(Page-level text extractions)
○ ○ ○ ○ ○

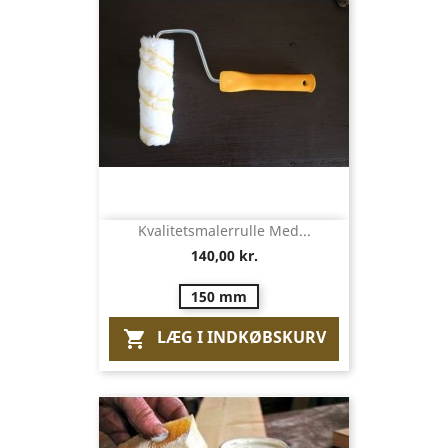
Kvalitetsmalerrulle Med...
140,00 kr.
150 mm
LÆG I INDKØBSKURV

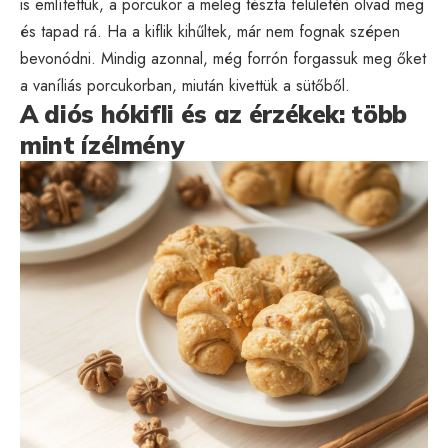
is említettük, a porcukor a meleg tészta felületén olvad meg
és tapad rá. Ha a kiflik kihűltek, már nem fognak szépen
bevonódni. Mindig azonnal, még forrón forgassuk meg őket
a vaníliás porcukorban, miután kivettük a sütőből.
A diós hókifli és az érzékek: több
mint ízélmény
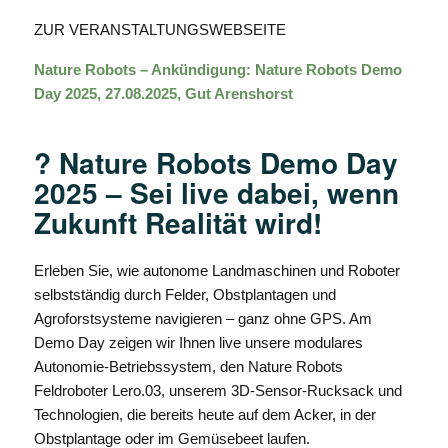
ZUR VERANSTALTUNGSWEBSEITE
Nature Robots – Ankündigung: Nature Robots Demo
Day 2025, 27.08.2025, Gut Arenshorst
? Nature Robots Demo Day
2025 – Sei live dabei, wenn
Zukunft Realität wird!
Erleben Sie, wie autonome Landmaschinen und Roboter
selbstständig durch Felder, Obstplantagen und
Agroforstsysteme navigieren – ganz ohne GPS. Am
Demo Day zeigen wir Ihnen live unsere modulares
Autonomie-Betriebssystem, den Nature Robots
Feldroboter Lero.03, unserem 3D-Sensor-Rucksack und
Technologien, die bereits heute auf dem Acker, in der
Obstplantage oder im Gemüsebeet laufen.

○ ○ ○ ○ ○

* EXERCISE DESCRIPTION *
Every line of the data above should be repeated exactly. Omit the pictures.

* RESPONSE TO THE EXERCISE *
Kvalitetsmalerrulle Med...
140,00 kr.
150 mm
LÆG I INDKØBSKURV

is említettük, a porcukor a meleg tészta felületén olvad meg
és tapad rá. Ha a kiflik kihűltek, már nem fognak szépen
bevonódni. Mindig azonnal, még forrón forgassuk meg őket
a vaníliás porcukorban, miután kivettük a sütőből.
A diós hókifli és az érzékek: több
mint ízélmény
ZUR VERANSTALTUNGSWEBSEITE
Nature Robots – Ankündigung: Nature Robots Demo
Day 2025, 27.08.2025, Gut Arenshorst
? Nature Robots Demo Day
2025 – Sei live dabei, wenn
Zukunft Realität wird!
Erleben Sie, wie autonome Landmaschinen und Roboter
selbstständig durch Felder, Obstplantagen und
Agroforstsysteme navigieren – ganz ohne GPS. Am
Demo Day zeigen wir Ihnen live unsere modulares
Autonomie-Betriebssystem, den Nature Robots
Feldroboter Lero.03, unserem 3D-Sensor-Rucksack und
Technologien, die bereits heute auf dem Acker, in der
Obstplantage oder im Gemüsebeet laufen.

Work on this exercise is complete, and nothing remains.